Une Nature saturee de Culture
ou l'on n'est jamais alle mais que l'on a toujours connue
A jamais je me promenerai sur les rives du lac de l'Ouest, aux cotes de Su Dongpo indifferent a la foule qui me depasse...
Ce sont bien la les lieux ou l'on ressent profondement que, comme l'a dit Simon Leys, le patrimoine culturel historique chinois est avant tout d'ordre intellectuel


S.

Patrick a dit…

Yo !
Et le PC joue de cet esprit-là.

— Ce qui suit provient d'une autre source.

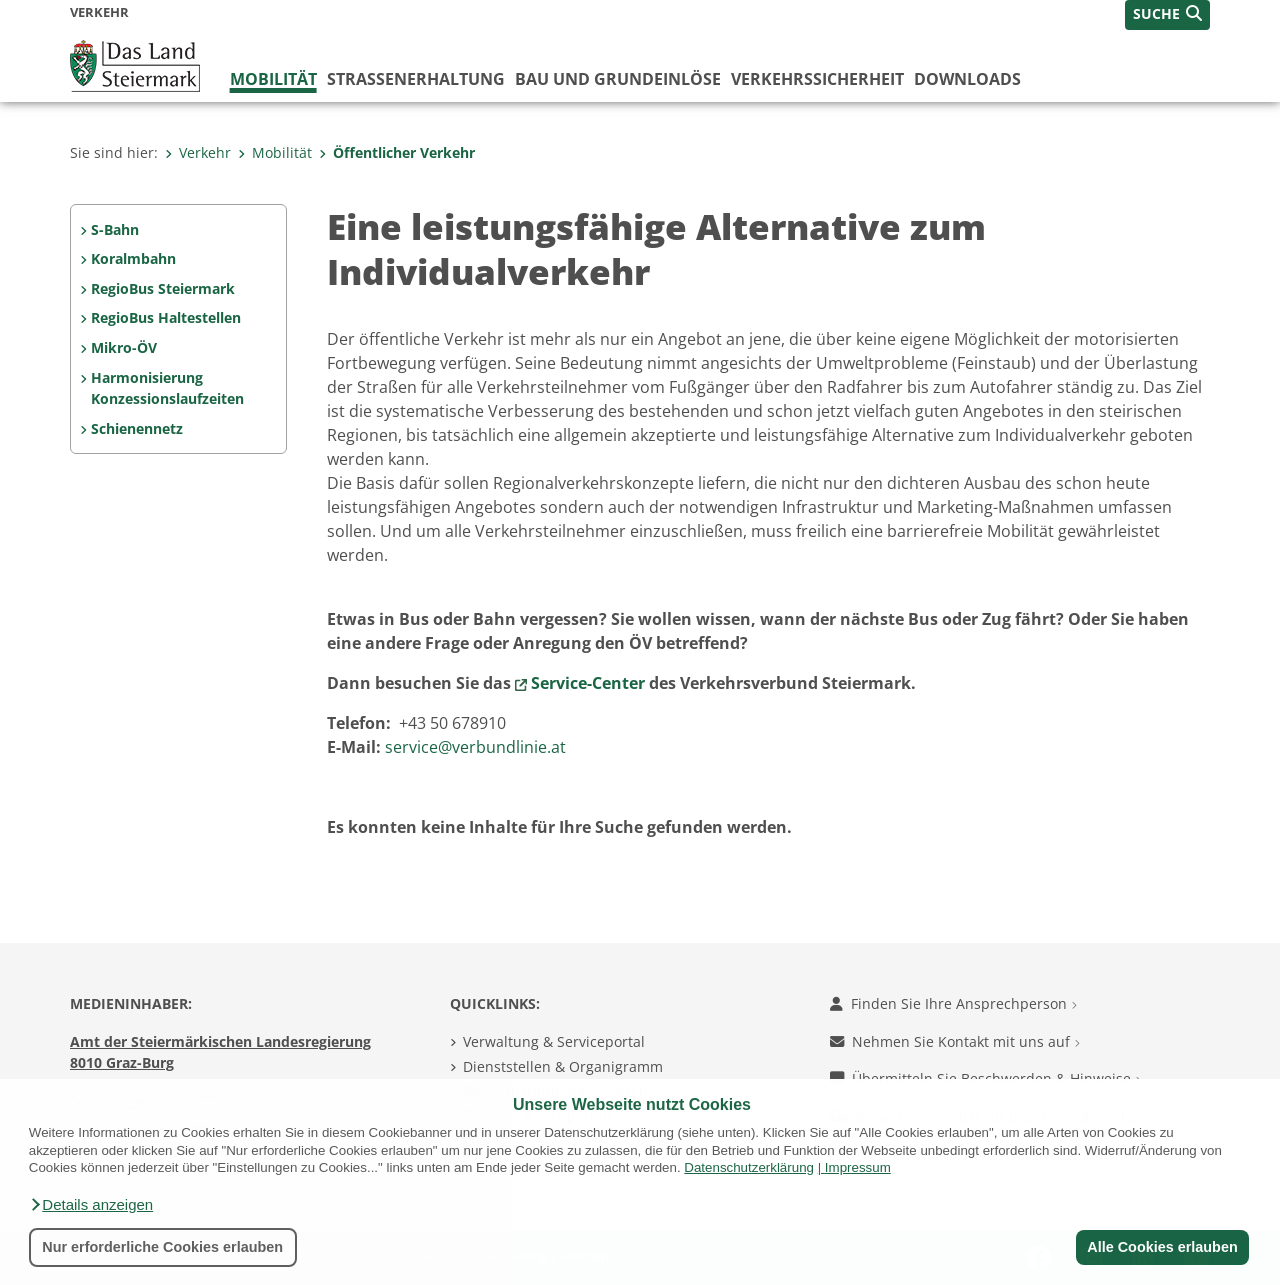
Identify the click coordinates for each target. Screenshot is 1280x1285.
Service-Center (588, 683)
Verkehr (198, 152)
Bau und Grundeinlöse (618, 79)
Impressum (858, 1167)
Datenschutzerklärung (749, 1167)
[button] (91, 1205)
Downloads (967, 79)
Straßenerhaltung (416, 79)
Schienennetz (137, 428)
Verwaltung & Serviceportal (554, 1041)
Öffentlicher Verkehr (397, 152)
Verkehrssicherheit (817, 79)
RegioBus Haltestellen (166, 317)
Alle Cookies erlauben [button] (1162, 1247)
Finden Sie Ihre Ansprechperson (953, 1003)
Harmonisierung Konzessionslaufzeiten (167, 388)
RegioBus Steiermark (163, 288)
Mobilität (273, 79)
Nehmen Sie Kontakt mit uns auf (955, 1041)
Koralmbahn (133, 258)
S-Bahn (115, 229)
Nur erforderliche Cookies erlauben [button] (162, 1247)
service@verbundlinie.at (475, 747)
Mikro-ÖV (124, 347)
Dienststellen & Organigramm (563, 1066)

Partout, ce pourrait être "balade avec Deng XiaoPing"...
P. xxx

Philippe a dit…

Que c'est beau, quelle chance tu as eue de pouvoir te rendre en Chine... Mon rêve depuis toujours !

Patrick a dit…

Il reste tant de belles choses à voir là-bas !
S'y rendre et y circuler ne pose pas de problème particulier. Dans ces régions visitées, les transports en commun sont très développés et les occidentaux peuvent à présent se déplacer librement. Par exemple, pour visiter les villages du comté de Yixian au sud de l'Anhui, il n'est plus question de "permis" à acquérir dans les commissariats, contrairement à ce qu'on lit encore dans les guides.
Dans cette Chine "riche", on pourrait être surpris de se sentir si peu dépaysé. Dans leur habillement, leur façon de vivre, ces chinois-là nous ressemblent beaucoup. En deux ans, j'ai eu l'impression qu'on ne crachait plus autant dans les lieux publics. J'ai même fait la queue, aux gares routières, dans des files où chacun attendait patiemment son tour - tout se perd. En corollaire, dans ces régions, la vie n'est pas particulièrement bon marché, surtout si l'on souhaite profiter au mieux de la gastronomie chinoise et si l'on considère qu'on a passé l'âge de s'infliger les dortoirs des AJ.
(Il y a deux ans, dans une AJ de Pékin, j'ai partagé une chambre avec, entre autres, un américain cacochyme d'environ 70ans qui dormait sous assistance respiratoire. Hallucinant.)